In rats given doses more than 225 times the usual maximum recommended human dose, prazosin has been shown to be associated with decreased litter weight at birth and at 1, 4, and 21 days of age. There was no evidence, however, of drug-related external, visceral, or skeletal abnormalities. {58} {122}

In pregnant rabbits and pregnant monkeys given doses of more than 225 times and 12 times the usual maximum recommended human dose, respectively, no drug-related external, visceral, or skeletal abnormalities were observed in the fetuses. {58}

FDA Pregnancy Category C. {58} {122}

Breast-feeding

Prazosin is distributed into breast milk in small amounts. {58} {83} {123}

Pediatrics

Appropriate studies on the relationship of age to the effects of prazosin have not been performed in the pediatric population. However, no pediatrics-specific problems have been documented to date.


Geriatrics


Although appropriate studies on the relationship of age to the effects of prazosin have not been performed in the geriatric population, geriatrics-specific problems are not expected to limit the usefulness of prazosin in the elderly. However, elderly patients may be more sensitive to the hypotensive effects and are more likely to have age-related renal function impairment, which may require lower prazosin doses. In addition, the risk of prazosin-induced hypothermia may be increased in elderly patients.

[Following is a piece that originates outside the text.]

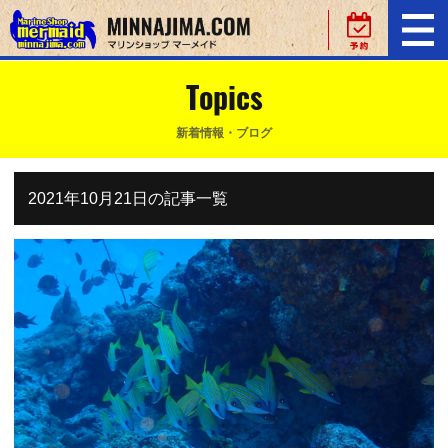
Topics
新着情報・ブログ
2021年10月21日の記事一覧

Drug interactions and/or related problems
The following drug interactions and/or related problems have been selected on the basis of their potential clinical significance (possible mechanism in parentheses where appropriate)—not necessarily inclusive (» = major clinical significance):


Note: Combinations containing any of the following medications, depending on the amount present, may also interact with this medication.

Anti-inflammatory drugs, nonsteroidal (NSAIDs), especially indomethacin{40}{85}{86}{87}{88}    (antihypertensive effects of prazosin may be reduced when it is used concurrently with these agents; indomethacin, and possibly other NSAIDs, may antagonize the antihypertensive effect by inhibiting renal prostaglandin synthesis and/or by causing sodium and fluid retention; the patient should be carefully monitored to confirm that the desired effect is being obtained)


Hypotension-producing medications, other (see Appendix II )    (antihypertensive effects may be potentiated when these medications are used concurrently with prazosin; although some antihypertensive and/or diuretic combinations are frequently used to therapeutic advantage, dosage adjustments are necessary when these medications are used concurrently)


Sympathomimetics    (antihypertensive effects of prazosin may be reduced when it is used concurrently with these agents; the patient should be carefully monitored to confirm that the desired effect is being obtained)

    (concurrent use of prazosin antagonizes the peripheral vasoconstriction produced by high doses of dopamine)

    (concurrent use of prazosin may decrease the pressor response to ephedrine)

    (concurrent use of prazosin may block the alpha-adrenergic effects of epinephrine, possibly resulting in severe hypotension and tachycardia)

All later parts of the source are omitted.